■ Task brief
Line by line, copy the entries exactly, excluding the pictures.

[Data items]
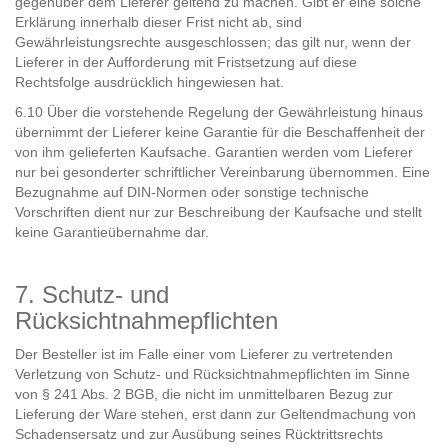
gegenüber dem Lieferer geltend zu machen. Gibt er eine solche
Erklärung innerhalb dieser Frist nicht ab, sind
Gewährleistungsrechte ausgeschlossen; das gilt nur, wenn der
Lieferer in der Aufforderung mit Fristsetzung auf diese
Rechtsfolge ausdrücklich hingewiesen hat.
6.10 Über die vorstehende Regelung der Gewährleistung hinaus
übernimmt der Lieferer keine Garantie für die Beschaffenheit der
von ihm gelieferten Kaufsache. Garantien werden vom Lieferer
nur bei gesonderter schriftlicher Vereinbarung übernommen. Eine
Bezugnahme auf DIN-Normen oder sonstige technische
Vorschriften dient nur zur Beschreibung der Kaufsache und stellt
keine Garantieübernahme dar.
7. Schutz- und
Rücksichtnahmepflichten
Der Besteller ist im Falle einer vom Lieferer zu vertretenden
Verletzung von Schutz- und Rücksichtnahmepflichten im Sinne
von § 241 Abs. 2 BGB, die nicht im unmittelbaren Bezug zur
Lieferung der Ware stehen, erst dann zur Geltendmachung von
Schadensersatz und zur Ausübung seines Rücktrittsrechts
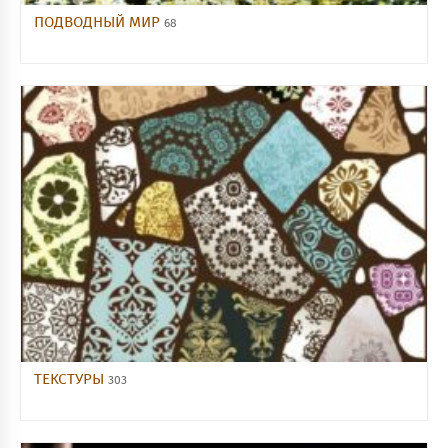
ПОДВОДНЫЙ МИР
68
ТЕКСТУРЫ
303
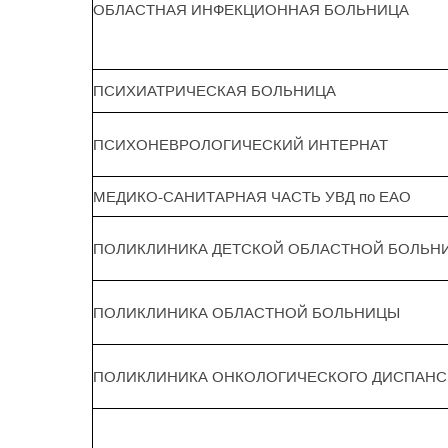
ОБЛАСТНАЯ ИНФЕКЦИОННАЯ БОЛЬНИЦА
ПСИХИАТРИЧЕСКАЯ БОЛЬНИЦА
ПСИХОНЕВРОЛОГИЧЕСКИЙ ИНТЕРНАТ
МЕДИКО-САНИТАРНАЯ ЧАСТЬ УВД по ЕАО
ПОЛИКЛИНИКА ДЕТСКОЙ ОБЛАСТНОЙ БОЛЬН
ПОЛИКЛИНИКА ОБЛАСТНОЙ БОЛЬНИЦЫ
ПОЛИКЛИНИКА ОНКОЛОГИЧЕСКОГО ДИСПАНС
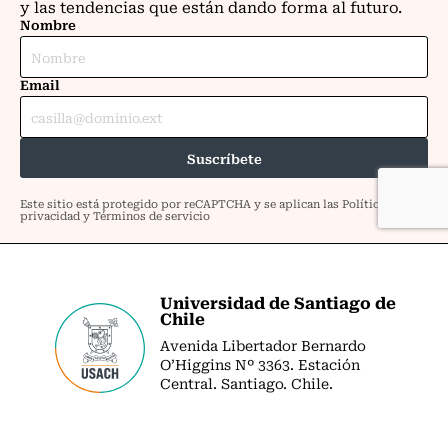
Universidad de Santiago de
Chile
Avenida Libertador Bernardo
O’Higgins Nº 3363. Estación
Central. Santiago. Chile.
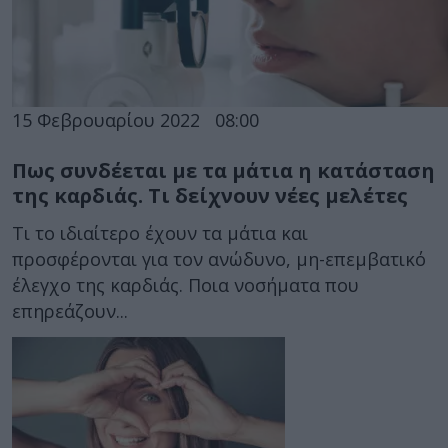
15 Φεβρουαρίου 2022
08:00
Πως συνδέεται με τα μάτια η κατάσταση
της καρδιάς. Τι δείχνουν νέες μελέτες
Τι το ιδιαίτερο έχουν τα μάτια και
προσφέρονται για τον ανώδυνο, μη-επεμβατικό
έλεγχο της καρδιάς. Ποια νοσήματα που
επηρεάζουν...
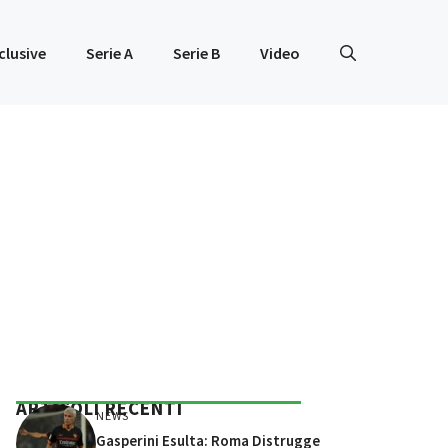
clusive
Serie A
Serie B
Video
ARTICOLI RECENTI
NEWS
Gasperini Esulta: Roma Distrugge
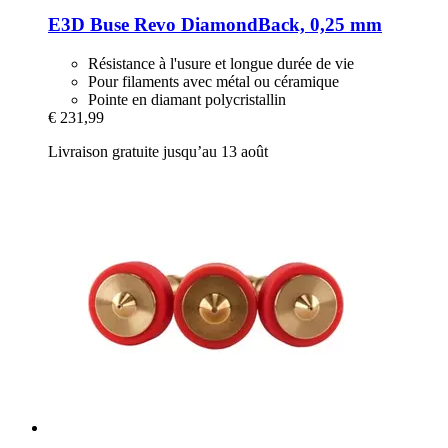
E3D
Buse Revo DiamondBack, 0,25 mm
Résistance à l'usure et longue durée de vie
Pour filaments avec métal ou céramique
Pointe en diamant polycristallin
€ 231,99
Livraison gratuite jusqu’au 13 août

■ Answer box
gegenüber dem Lieferer geltend zu machen. Gibt er eine solche
Erklärung innerhalb dieser Frist nicht ab, sind
Gewährleistungsrechte ausgeschlossen; das gilt nur, wenn der
Lieferer in der Aufforderung mit Fristsetzung auf diese
Rechtsfolge ausdrücklich hingewiesen hat.
6.10 Über die vorstehende Regelung der Gewährleistung hinaus
übernimmt der Lieferer keine Garantie für die Beschaffenheit der
von ihm gelieferten Kaufsache. Garantien werden vom Lieferer
nur bei gesonderter schriftlicher Vereinbarung übernommen. Eine
Bezugnahme auf DIN-Normen oder sonstige technische
Vorschriften dient nur zur Beschreibung der Kaufsache und stellt
keine Garantieübernahme dar.
7. Schutz- und
Rücksichtnahmepflichten
Der Besteller ist im Falle einer vom Lieferer zu vertretenden
Verletzung von Schutz- und Rücksichtnahmepflichten im Sinne
von § 241 Abs. 2 BGB, die nicht im unmittelbaren Bezug zur
Lieferung der Ware stehen, erst dann zur Geltendmachung von
Schadensersatz und zur Ausübung seines Rücktrittsrechts
ПОДВОДНЫЙ МИР
68
ТЕКСТУРЫ
303
ОБЛАСТНАЯ ИНФЕКЦИОННАЯ БОЛЬНИЦА
ПСИХИАТРИЧЕСКАЯ БОЛЬНИЦА
ПСИХОНЕВРОЛОГИЧЕСКИЙ ИНТЕРНАТ
МЕДИКО-САНИТАРНАЯ ЧАСТЬ УВД по ЕАО
ПОЛИКЛИНИКА ДЕТСКОЙ ОБЛАСТНОЙ БОЛЬН
ПОЛИКЛИНИКА ОБЛАСТНОЙ БОЛЬНИЦЫ
ПОЛИКЛИНИКА ОНКОЛОГИЧЕСКОГО ДИСПАНС
Universidad de Santiago de
Chile
Avenida Libertador Bernardo
O’Higgins Nº 3363. Estación
Central. Santiago. Chile.
15 Φεβρουαρίου 2022
08:00
Πως συνδέεται με τα μάτια η κατάσταση
της καρδιάς. Τι δείχνουν νέες μελέτες
Τι το ιδιαίτερο έχουν τα μάτια και
προσφέρονται για τον ανώδυνο, μη-επεμβατικό
έλεγχο της καρδιάς. Ποια νοσήματα που
επηρεάζουν...
clusive
Serie A
Serie B
Video
ARTICOLI RECENTI
NEWS
Gasperini Esulta: Roma Distrugge
E3D
Buse Revo DiamondBack, 0,25 mm
Résistance à l'usure et longue durée de vie
Pour filaments avec métal ou céramique
Pointe en diamant polycristallin
€ 231,99
Livraison gratuite jusqu’au 13 août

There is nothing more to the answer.